Мадам будет в красном — страница 35 из 46

– А кто поможет? – Голос Липы звучал испуганно, как и положено маленькой девочке. – Стас, ну ты не думаешь, что всех этих людей убила я? И на Егора покушалась?

– Я не думаю, – рявкнул Стас. – Но то, что ты запутала все до невозможности, отчетливо вижу. Господи, Липа, ну, как можно быть такой неразумной! Зачем ты во все это вляпалась, скажи мне на милость?

– Не кричи на меня…

В ее голосе послышались слезы, и Крушельницкий сразу остыл. Еще не хватало, чтобы она плакала. Он снова прижал Липу к себе, крепко-крепко, чтобы у нее не получилось вырваться. Впрочем, она и не пыталась. Стояла спокойно, прижимаясь лбом к отвороту дубленки.

– Ты Лагранжу не звонила? – спросил он, чтобы сменить тему. – Вроде как он обещал над чем-то подумать. Глядишь, и надумал чего. Вдруг он сможет раскрыть это преступление силой своей аналитической мысли. А? Мы тут гадаем, переживаем, а он р-раз и догадается. Как думаешь?

– Мне тоже пришло в голову, что он что-то понял, – медленно сказала Липа. – Я собиралась к нему заехать сегодня после приема. Но не смогу. Мне ж в полицию надо.

– Значит, так, – решительно сказал Стас. – Ты езжай в полицию, а я отправлюсь к Францу Яковлевичу. Поговорим с ним с глазу на глаз. Глядишь, он мне расскажет что-то не предназначенное для твоих нежных ушей. Ты же у нас натура трепетная, и Лагранж про это прекрасно знает. А когда ты освободишься, то тоже приедешь к старику, ему всегда в радость лицезреть твою мордашку. Договорились?

– Договорились. – Липа вытерла рукой влажные глаза. – Как-то так получается, Стас, что ты лучше, чем кто-либо другой, можешь меня успокоить.

– Так я ж все-таки психиатр и, говорят, хороший, – буркнул он.

– Вот спасибо, – делано оскорбилась Липа. – Как ты элегантно дал мне понять, что я сумасшедшая.

– Дурочка ты, а не сумасшедшая, – сообщил Стас, наклонился и поцеловал ее в угол беззащитно приоткрытого рта.

Она пискнула от изумления, но он нажал сильнее, втянул ее губы, пухлые, сочные, сладкие, как будто она недавно ела клубнику. Он мимолетно удивился этому обстоятельству, потом в голове мелькнуло слово «помада» и пропало куда-то под натиском невероятных ощущений, которые дарил ему ее рот, притягательный и отчего-то прохладный.

Прохлада сейчас казалась Стасу чем-то невероятно ценным.

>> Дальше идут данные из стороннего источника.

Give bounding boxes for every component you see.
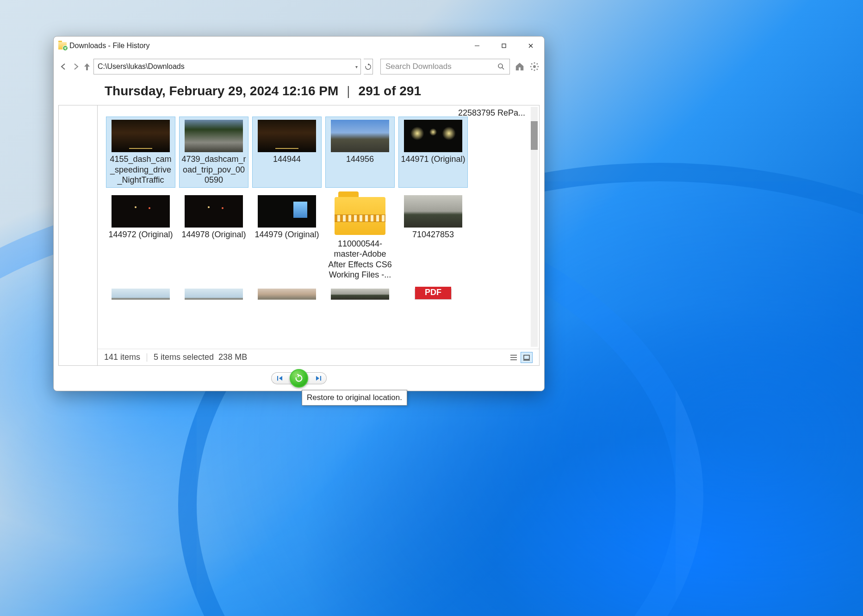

Ему чудилось, что он в огне, что горит, как будто сжираемый огненным вихрем, бушующим, как внутри, так и снаружи, плавится, как воск, стекает вниз и рано или поздно образует лужу у ног Олимпиады Бердниковой. И только прохлада ее рта и нежной кожи ее щеки не давала ему исчезнуть окончательно. Боясь, что она сейчас все-таки вырвется, и ждать спасения больше будет неоткуда, Стас вцепился в нее еще сильнее. Но она и не думала ускользать, наоборот, отвечала на его поцелуй, впервые в жизни отвечала, и от осознания этого факта ему становилось еще жарче.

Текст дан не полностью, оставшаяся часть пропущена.